Yes, the savings are great, so travelers who want to visit all five of these attractions should buy the Seattle CityPASS. I personally love museums and famous sites, and make them priorities on my trips. So, for me, the CityPASS is worth the $89 investment. Not to mention, skipping some of the lines was pretty freakin’ awesome, too.
However, if you’re more interested in food or nature and aren’t a fan of museums, then I’d recommend doing additional research before investing in the Seattle CityPASS. Depending on your trip, you might be better off buying tickets to one or two of Seattle’s major attractions, and then using the rest of your time to hike or eat. You don’t have to buy the CityPASS to fully enjoy Seattle.
Ultimately, buying the Seattle CityPASS all depends on your personal interests. Everyone is different.
Where Do I Purchase My Seattle CityPASS?
At the end of my CityPASS Seattle review, I want to talk about actually buying the pass for your trip. Where do you go?
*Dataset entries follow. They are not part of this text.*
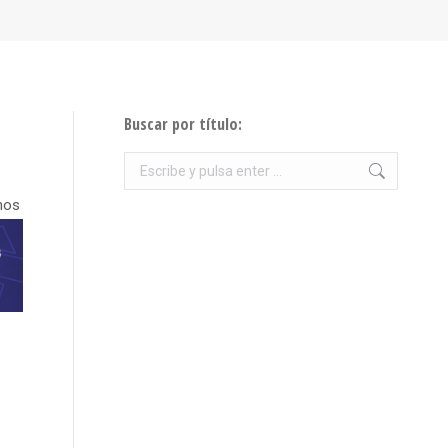
Buscar por título:
Buscar:
nos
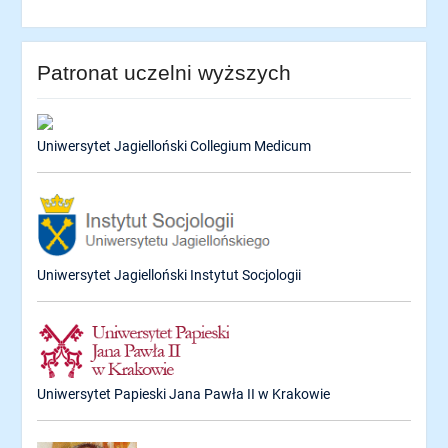
Patronat uczelni wyższych
Uniwersytet Jagielloński Collegium Medicum
Uniwersytet Jagielloński Instytut Socjologii
Uniwersytet Papieski Jana Pawła II w Krakowie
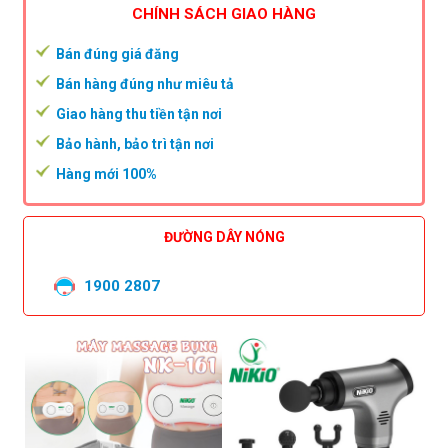
CHÍNH SÁCH GIAO HÀNG
Bán đúng giá đăng
Bán hàng đúng như miêu tả
Giao hàng thu tiền tận nơi
Bảo hành, bảo trì tận nơi
Hàng mới 100%
ĐƯỜNG DÂY NÓNG
1900 2807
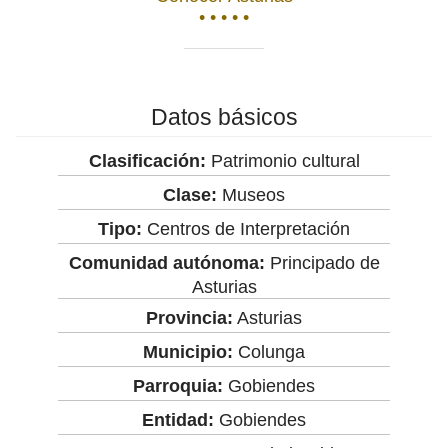
• • • • •
Datos básicos
Clasificación:
Patrimonio cultural
Clase:
Museos
Tipo:
Centros de Interpretación
Comunidad autónoma:
Principado de
Asturias
Provincia:
Asturias
Municipio:
Colunga
Parroquia:
Gobiendes
Entidad:
Gobiendes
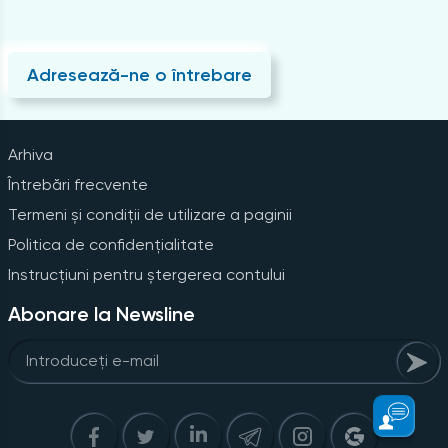
Adresează-ne o întrebare
Arhiva
Întrebări frecvente
Termeni și condiții de utilizare a paginii
Politica de confidențialitate
Instrucțiuni pentru ștergerea contului
Abonare la Newsline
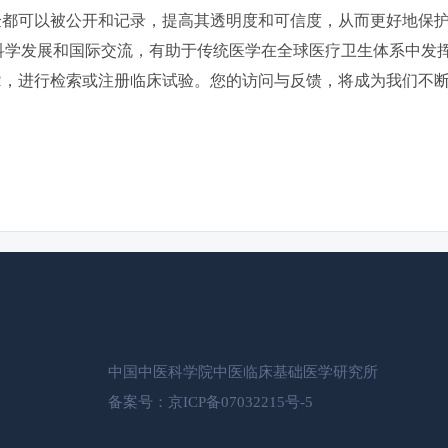
试验都可以被公开和记录，提高其透明度和可信度，从而更好地保
科学发展和国际交流，有助于传统医学在全球医疗卫生体系中发
TR，进行检索或注册临床试验。您的访问与反馈，将成为我们不
中国中医科学院中医临床基础医学研究所
备案号：京ICP备07032215号-5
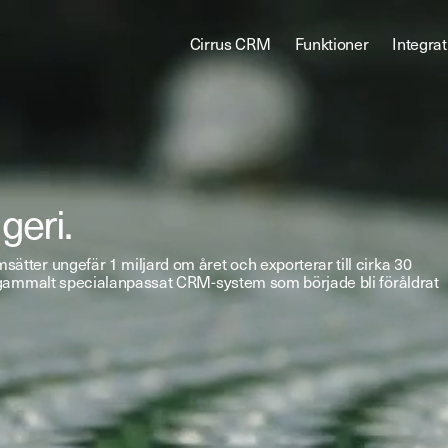
Cirrus CRM
Funktioner
Integrat
geri.
sätter ungefär 1 miljard om året och exporterar till cirka 30
ett gammalt specialanpassat CRM-system som började bli föråldrat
Unsurprisingly, one of the easiest spots to buy the Seattle CityPASS is on their official website. You can have CityPASS send you a voucher via email. You’ll show this voucher to the first attraction you visit, and then they will give you the physical CityPASS booklet. It’s simple with zero shipping costs. Of course, you can also opt to have the CityPASS booklet delivered right to your home. CityPASS does ship outside the United States if you’re coming from overseas.
You’re also able to buy the Seattle CityPASS at the featured sights and partner attractions once you’re actually in Seattle.
Thanks for reading my CityPASS Seattle Review. Do you have any plans to visit Seattle? How about the Pacific Northwest? Share all of your thoughts and suggestions in the comments.
Disclosure: CityPASS offered me a comped pass in exchange for an honest review. As always, all opinions are my own.
2 thoughts on “CityPASS Seattle Review: Is It Worth Buying?”
Hi Rachel, I went to Seattle 2.5 years ago and bought the City Pass. It was pricey and even more so because of the US/CAD dollar conversion rate. However I had the time of my life. I saved on accommodation because I stayed with my great aunt in Everett and took the bus into Seattle. Sometimes you just have to pay price to have some fun. Again though it depends on the person.
Ouch! That US/CAD dollar conversation had to be painful. I know I feel the same way whenever I go to the UK, haha.